Google Agrees to Change Procedures After Privacy Lawsuit

Google Agrees to Change Procedures After Privacy Lawsuit

Three years ago, privacy advocates filed a class action lawsuit against Google for leaking users’ search queries and personal information to operators of websites to use in targeted advertising. Now the search engine giant has agreed to pay $8.5 million and alter its procedures to help better safeguard users’ personal information.

The $8.5 million will be divided up among seven non-profit privacy advocacy groups to be used for “educating the public” about the issue. Siliconbeat.com reports that among those groups are “the Stanford Center for Internet and Society, the World Privacy Forum, the MacArthur Foundation and AARP.”
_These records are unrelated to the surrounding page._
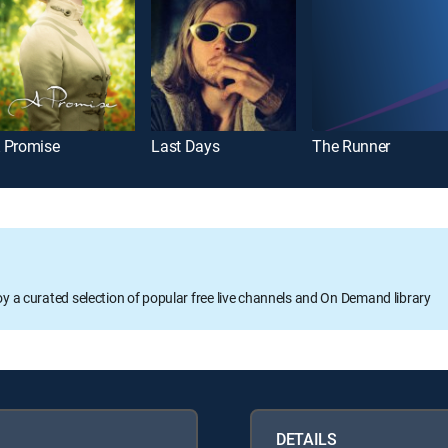
 Promise
Last Days
The Runner
oy a curated selection of popular free live channels and On Demand library
DETAILS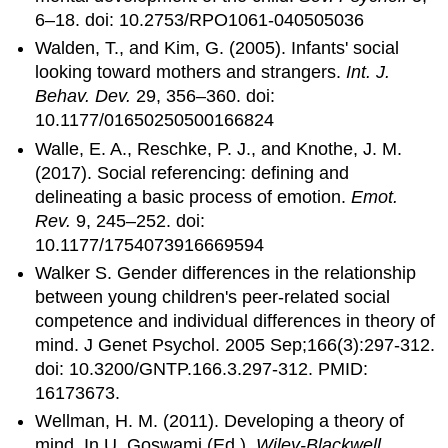
6–18. doi: 10.2753/RPO1061-040505036
Walden, T., and Kim, G. (2005). Infants' social
looking toward mothers and strangers.
Int. J.
Behav. Dev.
29, 356–360. doi:
10.1177/01650250500166824
Walle, E. A., Reschke, P. J., and Knothe, J. M.
(2017). Social referencing: defining and
delineating a basic process of emotion.
Emot.
Rev.
9, 245–252. doi:
10.1177/1754073916669594
Walker S. Gender differences in the relationship
between young children's peer-related social
competence and individual differences in theory of
mind. J Genet Psychol. 2005 Sep;166(3):297-312.
doi: 10.3200/GNTP.166.3.297-312. PMID:
16173673.
Wellman, H. M. (2011). Developing a theory of
mind. In U. Goswami (Ed.),
Wiley-Blackwell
The plaintiffs in the lawsuit “complained that the company was routinely leaking private information through so-called ‘referrer headers’ — or coding that lets a website operator know which page an Internet user was visiting immediately before coming to the operator’s site.”
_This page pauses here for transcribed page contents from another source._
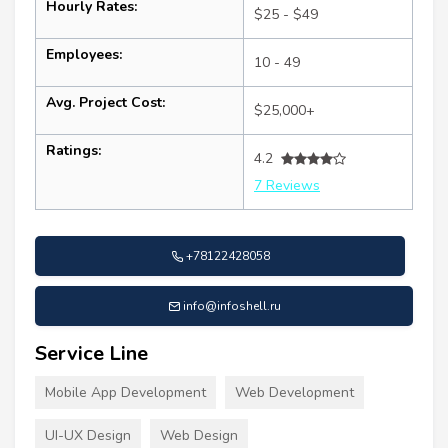
Hourly Rates:
$25 - $49
Employees:
10 - 49
Avg. Project Cost:
$25,000+
Ratings:
4.2
7 Reviews
+78122428058
info@infoshell.ru
Service Line
Mobile App Development
Web Development
UI-UX Design
Web Design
The problem was that Google’s search engine routinely incorporated words from users’ search queries into the URL of the results page. If a user then clicked on the link to a website listed on the results page, the operator of that website would see the URL of the referring page – which in this case would be a URL that includes the user’s search terms. This theoretically could include personal or identifying information if the user had included that information in their search terms.

Google has since changed the way it shares users’ search queries and now encrypts the info allowing website programmers to use the info only if a member of Google analytics and logged in to see the information. Still, Google does not protect all such personal information.
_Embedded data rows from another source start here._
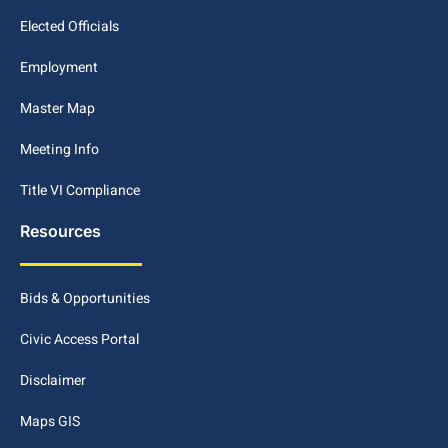
Elected Officials
Employment
Master Map
Meeting Info
Title VI Compliance
Resources
Bids & Opportunities
Civic Access Portal
Disclaimer
Maps GIS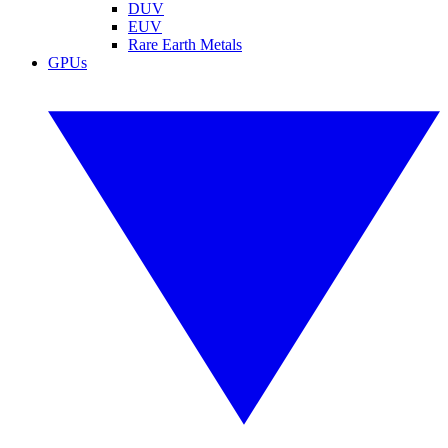
DUV
EUV
Rare Earth Metals
GPUs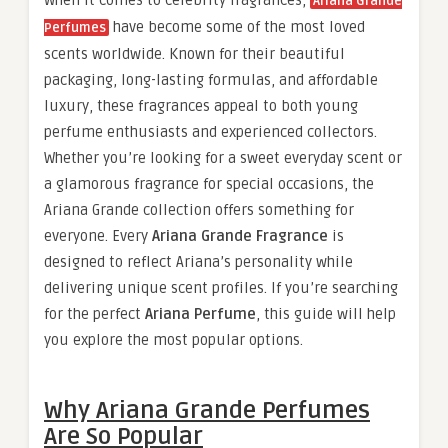
When it comes to celebrity fragrances,
Ariana Grande
have become some of the most loved
Perfumes
scents worldwide. Known for their beautiful
packaging, long-lasting formulas, and affordable
luxury, these fragrances appeal to both young
perfume enthusiasts and experienced collectors.
Whether you’re looking for a sweet everyday scent or
a glamorous fragrance for special occasions, the
Ariana Grande collection offers something for
everyone. Every
Ariana Grande Fragrance
is
designed to reflect Ariana’s personality while
delivering unique scent profiles. If you’re searching
for the perfect
Ariana Perfume
, this guide will help
you explore the most popular options.
Why Ariana Grande Perfumes
Are So Popular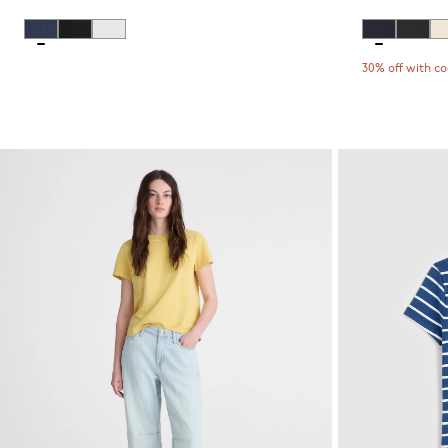
30% off with c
Recently, President Obama touted Google as a model by which to re-imagine how Americans interact with government.

The President announced a new initiative called MyUSA (formerly MyGov) which he claims will allow federal benefit recipients to track the status of their applications “in real time, just like you can follow the location of a package all the way to your doorstep.”

There has been no statement from the President on how an American’s private information will be protected by this new system.

Google figured prominently in President Obama’s re-election campaign; since the election, that hand-in-hand relationship was highlighted when the President’s data mining team moved en masse from his campaign to join Google.